Is the following statement true or false?

Let $ f \colon [ a, b] \rightarrow \mathbb{R}$ be a bounded and Riemann-integrable function. Define $$ [a,b]\ni x\mapsto F(x) = \int_{a}^{x} f(t) dt.$$ Then the function $ F$ is differentiable on $(a,b)$.

My attempt: I thinks this statement is false. As a counterexample I am thinking of

$$ f(x) = \begin{cases} |x|, & x \in [-1,1], \\ 1,& \text{otherwise.} \end{cases}$$

Is this correct?

Answer 1

Your example doesn't work because $f$ is continuous.
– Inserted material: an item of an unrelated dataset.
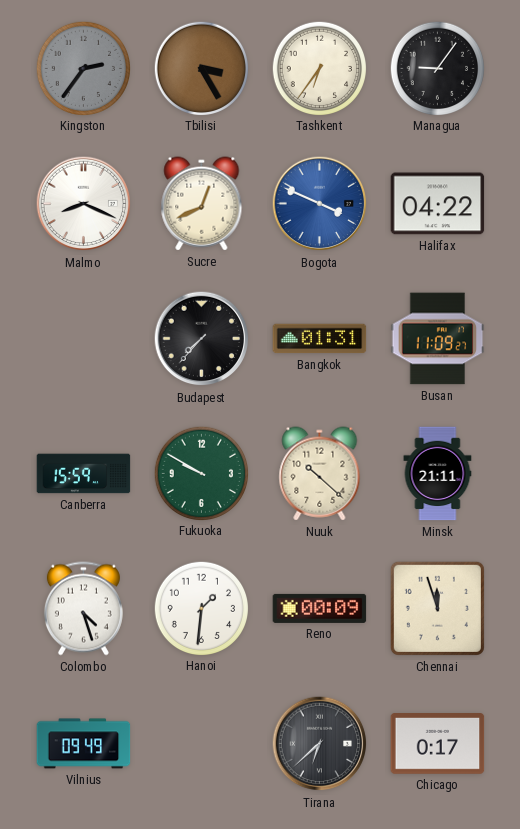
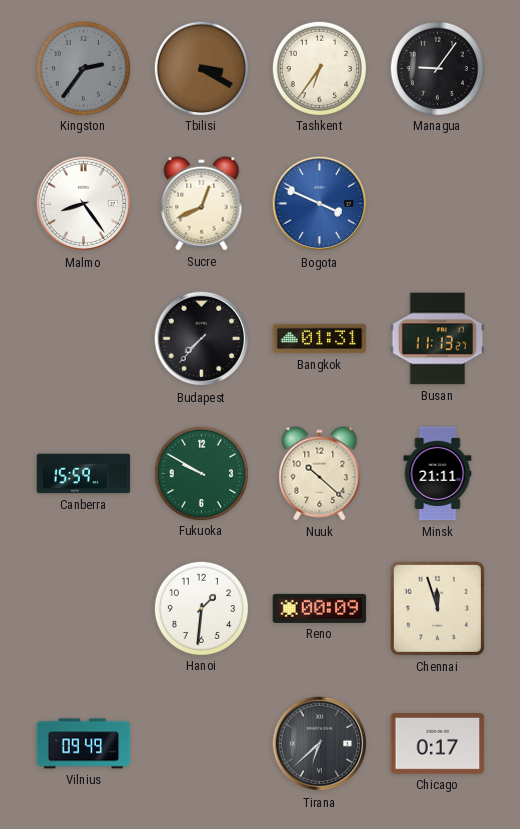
Tbilisi: 3:25 -> 3:20
Malmo: 8:19 -> 8:24
Halifax: 04:22 -> none
Busan: 11:09 -> 11:13
Colombo: 4:27 -> none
Take $f(x)=-1$ for $-1 \leq x \leq 0$ and $f(x)=1$ for $0 < x \leq 1$. If you compute $F$ you will see that the right hand derivative of $F$ at $0$ is $+1$ and the left hand derivative is $-1$.

Answer 2

Your counterexample won't work because the derivative of $F$ is just $f$ on $(a,b)$.

Take $f\colon[0,2]\to \Bbb R$ as the step function with $f(x)=0$ for $x<1$ and $f(x)=1$ for $1\le x\le 2$. Then $f$ is Riemann integrable, and $F$ is a piecewise linear function which is $0$ from $0$ to $1$, and then $F(x)=x-1$ for $1\le x\le 2$. In particular $F$ is not differentiable at $1$.